> _WORK TASK_
With the pictures removed, retype the lines from the one holding "Is there **right" through the end of the records, exactly as written.

> _RECORDS FOR THIS TASK_
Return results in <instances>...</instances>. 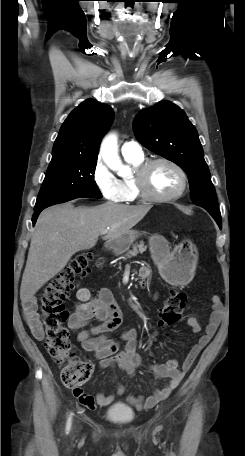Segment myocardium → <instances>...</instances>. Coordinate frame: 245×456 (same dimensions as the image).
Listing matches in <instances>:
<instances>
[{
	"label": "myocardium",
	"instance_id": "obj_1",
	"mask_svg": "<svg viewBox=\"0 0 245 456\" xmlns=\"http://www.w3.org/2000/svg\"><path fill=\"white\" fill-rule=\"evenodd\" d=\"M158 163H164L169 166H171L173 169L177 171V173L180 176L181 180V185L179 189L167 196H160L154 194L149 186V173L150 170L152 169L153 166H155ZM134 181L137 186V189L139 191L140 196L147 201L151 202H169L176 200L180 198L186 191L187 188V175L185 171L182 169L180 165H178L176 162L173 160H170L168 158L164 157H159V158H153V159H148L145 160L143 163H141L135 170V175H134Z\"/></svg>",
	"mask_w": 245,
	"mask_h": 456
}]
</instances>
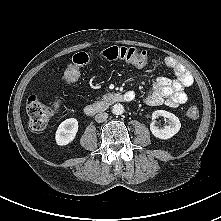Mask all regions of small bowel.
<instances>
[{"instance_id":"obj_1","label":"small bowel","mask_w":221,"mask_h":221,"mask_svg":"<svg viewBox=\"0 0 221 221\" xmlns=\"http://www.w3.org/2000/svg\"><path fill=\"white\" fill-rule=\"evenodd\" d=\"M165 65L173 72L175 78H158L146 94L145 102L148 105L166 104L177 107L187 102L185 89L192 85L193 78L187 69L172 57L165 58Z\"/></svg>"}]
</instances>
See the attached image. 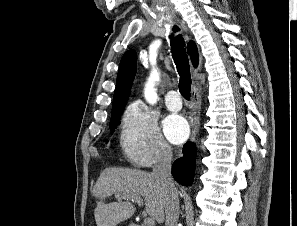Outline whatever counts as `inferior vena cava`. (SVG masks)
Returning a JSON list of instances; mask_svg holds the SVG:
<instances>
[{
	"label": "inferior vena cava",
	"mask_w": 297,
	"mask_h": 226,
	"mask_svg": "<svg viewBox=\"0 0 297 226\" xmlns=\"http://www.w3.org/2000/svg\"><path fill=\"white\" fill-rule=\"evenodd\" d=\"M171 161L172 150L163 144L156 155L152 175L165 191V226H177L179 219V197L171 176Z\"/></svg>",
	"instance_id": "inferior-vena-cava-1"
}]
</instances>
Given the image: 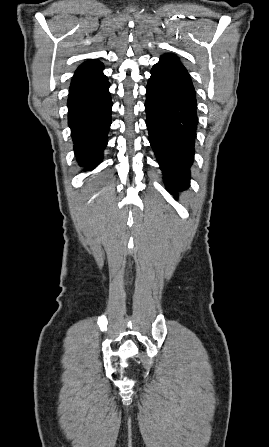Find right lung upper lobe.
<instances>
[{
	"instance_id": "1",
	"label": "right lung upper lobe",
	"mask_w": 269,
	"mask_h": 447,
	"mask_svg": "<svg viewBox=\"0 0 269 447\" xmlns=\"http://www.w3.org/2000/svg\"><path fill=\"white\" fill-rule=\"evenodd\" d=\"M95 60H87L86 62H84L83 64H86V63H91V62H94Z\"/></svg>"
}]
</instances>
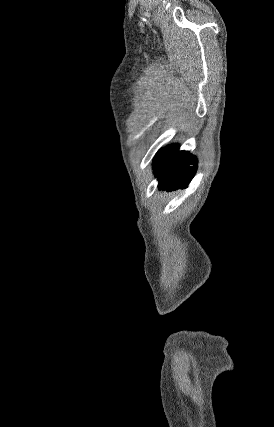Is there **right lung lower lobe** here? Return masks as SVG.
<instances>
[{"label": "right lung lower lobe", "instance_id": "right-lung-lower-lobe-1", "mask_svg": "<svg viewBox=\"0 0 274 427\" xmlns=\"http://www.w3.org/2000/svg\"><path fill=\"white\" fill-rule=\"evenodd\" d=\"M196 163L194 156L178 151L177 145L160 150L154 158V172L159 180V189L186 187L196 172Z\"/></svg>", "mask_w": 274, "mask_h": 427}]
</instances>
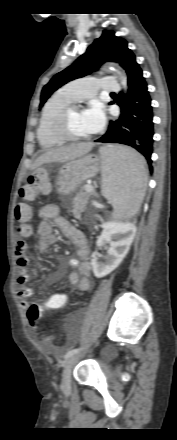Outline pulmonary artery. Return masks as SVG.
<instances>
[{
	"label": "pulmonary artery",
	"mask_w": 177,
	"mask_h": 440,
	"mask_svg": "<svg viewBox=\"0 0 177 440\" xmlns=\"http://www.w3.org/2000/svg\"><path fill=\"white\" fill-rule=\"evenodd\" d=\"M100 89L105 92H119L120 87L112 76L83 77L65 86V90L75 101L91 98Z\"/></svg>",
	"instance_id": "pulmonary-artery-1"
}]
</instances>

> _ANSWER BELOW_
Is there **right lung lower lobe** here? Return masks as SVG.
<instances>
[{"label": "right lung lower lobe", "instance_id": "right-lung-lower-lobe-1", "mask_svg": "<svg viewBox=\"0 0 274 427\" xmlns=\"http://www.w3.org/2000/svg\"><path fill=\"white\" fill-rule=\"evenodd\" d=\"M196 163L194 156L178 151L177 145L160 150L154 158V172L159 180V189L186 187L196 172Z\"/></svg>", "mask_w": 274, "mask_h": 427}]
</instances>
Outline pulmonary artery. Return masks as SVG.
<instances>
[{
	"label": "pulmonary artery",
	"mask_w": 177,
	"mask_h": 440,
	"mask_svg": "<svg viewBox=\"0 0 177 440\" xmlns=\"http://www.w3.org/2000/svg\"><path fill=\"white\" fill-rule=\"evenodd\" d=\"M100 89L105 92H119L120 87L112 76L83 77L65 86V90L75 101L91 98Z\"/></svg>",
	"instance_id": "pulmonary-artery-1"
}]
</instances>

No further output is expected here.